Keeping a hand on his, she edged around the table so they were sitting next to each other instead of across. Keelath turned his face to her. She lifted his head to him, and he gently explored her face with his lips.
“I’ve never tried death knight before,” Mirium purred.
“Are you making up your mind about us, then?”
“I don’t know.” She leaned into him. “It’s better than nothing?”
“That seems a little insulting, doesn’t it?”
“No, I understood what you mean. It not a simple choice. It’s not resuming our old relationship, for in many ways that is impossible now.”
Mirium shivered, just as much from the innate cold to Keelath’s body as her own feelings. “I want you. It’s just all a little complicated isn’t it?
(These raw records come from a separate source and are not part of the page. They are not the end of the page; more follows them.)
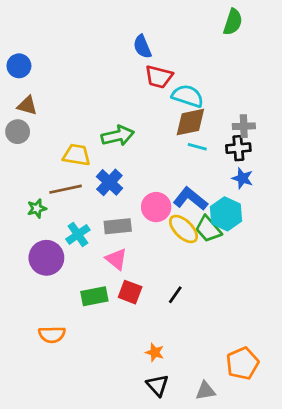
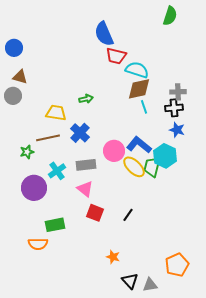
blue semicircle: (142, 47) -> (104, 34), size x1.4
green arrow: (118, 136) -> (86, 99), size x0.6
cyan line: (197, 147) -> (144, 107), turned 56
green trapezoid: (208, 229) -> (152, 167), turned 55
green rectangle: (94, 296) -> (55, 225), moved
black triangle: (157, 385) -> (130, 281), moved

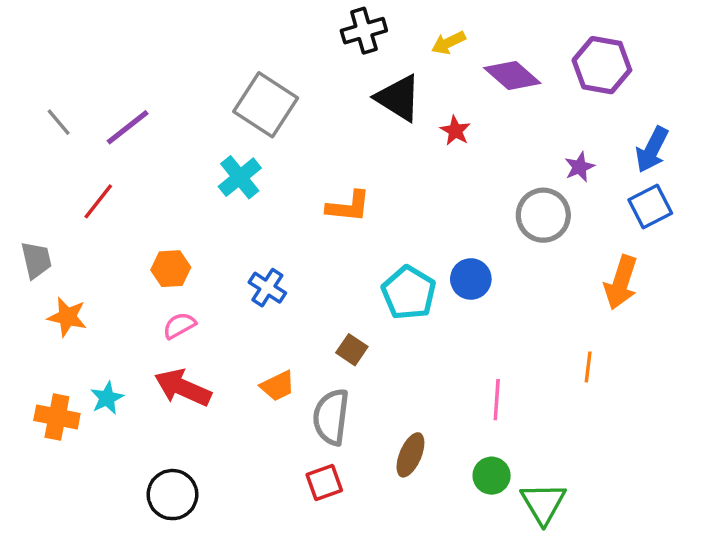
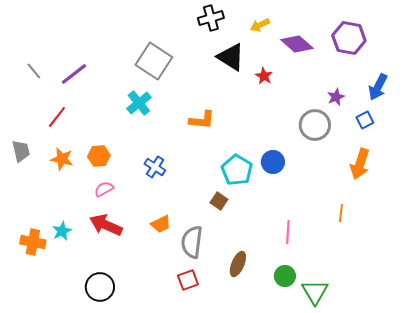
blue square: (650, 207) -> (365, 120), moved, size x0.7
orange star: (67, 317) -> (62, 159), moved
brown square: (352, 350) -> (219, 201), moved

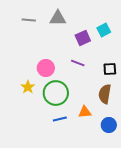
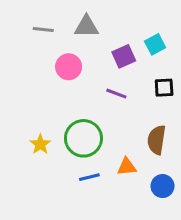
pink circle: (46, 68) -> (69, 67), moved
black square: (110, 69) -> (164, 88), moved
yellow star: (28, 87) -> (40, 144), moved

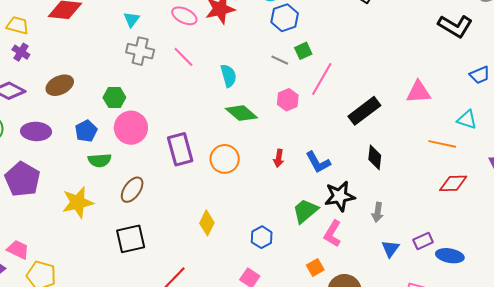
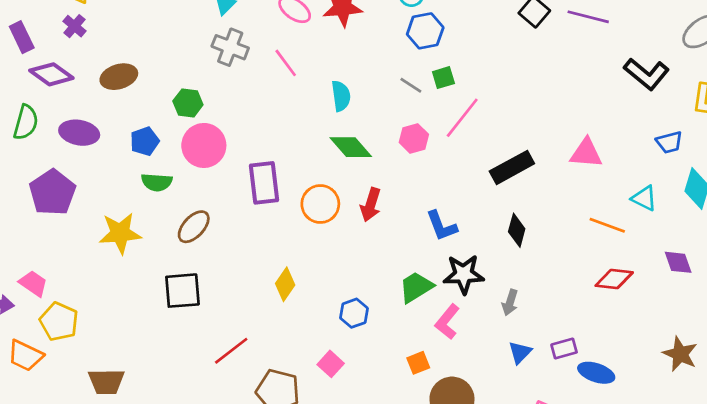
red arrow: (279, 158) -> (371, 205), moved, size x1.4

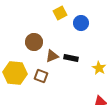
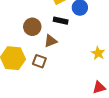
black rectangle: (71, 58) -> (61, 21), moved

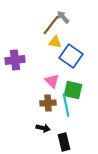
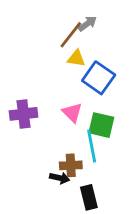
gray arrow: (63, 17) -> (87, 24), turned 96
purple cross: (15, 60) -> (24, 114), moved
brown cross: (48, 103) -> (71, 165), moved

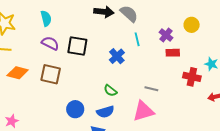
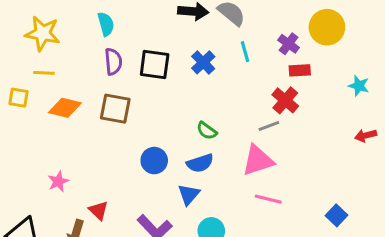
yellow circle: (192, 25) -> (327, 27), size x1.5
purple semicircle: (50, 43) -> (113, 62), turned 60
blue cross: (117, 56) -> (203, 62), moved
red cross: (192, 77) -> (285, 100), moved, turned 30
gray line: (151, 89) -> (269, 126), turned -32

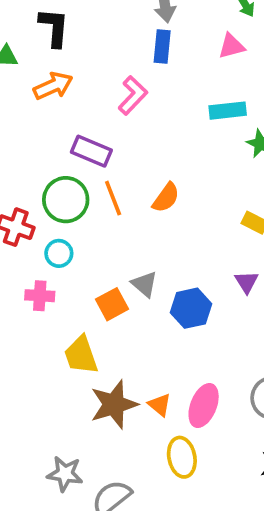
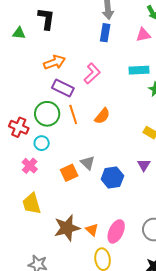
orange arrow: (53, 86) -> (55, 62), moved
pink L-shape: (133, 95) -> (92, 73), moved
pink cross: (40, 296) -> (30, 166), turned 35
yellow trapezoid: (81, 355) -> (32, 204), moved

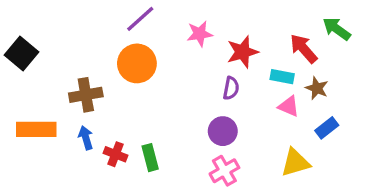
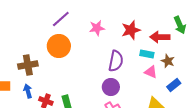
green arrow: (337, 29) -> (180, 25), turned -150
red arrow: (304, 49) -> (160, 37), turned -48
red star: (243, 52) -> (131, 30), moved
purple semicircle: (231, 88) -> (116, 61), size x1.5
And you, with your memories failing…”
“We’ll use what time we can.”
“Speaking of which—How long until you leave to attend Tyrdan’s wedding?”
Keelath squinted, closing one eye. “A couple hours?”
Mirium lifted out of her chair to catch the taller elf’s lips. “Double that time for me.”
His arms closed around her, and she shivered again from the icy embrace, excited this time. She put kisses on his cheeks and ears and eyelids, chasing away her confusing thoughts and emotions with the love. Keelath’s movements were a little mechanical, based in memory instead of feeling, as he returned her attentions.
“My room,” Mirium gasped after a minute.
“Um,” said Keelath, recalling his earlier warning about functioning.
She shook her head, not wanting to hear it. She couldn’t tell if he was relaxed against her, or if his flesh was as stiff from tension as from cold. She looked into his eyes and wondered what his chilly touch would feel like in her bed.
“I can’t do this,” Keelath said suddenly, dropping his eyes.
It struck her, and she pulled from him, biting back tears.
“Not now, I mean,” Keelath quickly corrected, tugging her back in. “This…isn’t a problem one moment will fix, dearest, and I have other obligations this evening. I can’t back away from Tyrdan’s wedding, after all he has done for me. Do you understand?”
Mirium nodded into him. They hadn’t been born or married yesterday, and forestalling their pleasure for the necessities of living was a familiar, if undesirable, enough experience. “But you’ll come back right after, yes?”
He answered her by kissing her.
They made best use of the little time they had left. When Keelath returned to her room to change into his brother’s wedding’s attire, she made him linger. Keelath was almost late. Almost. She didn’t make him feel too guilty for it.
They both knew they would have more time during the honeymoon.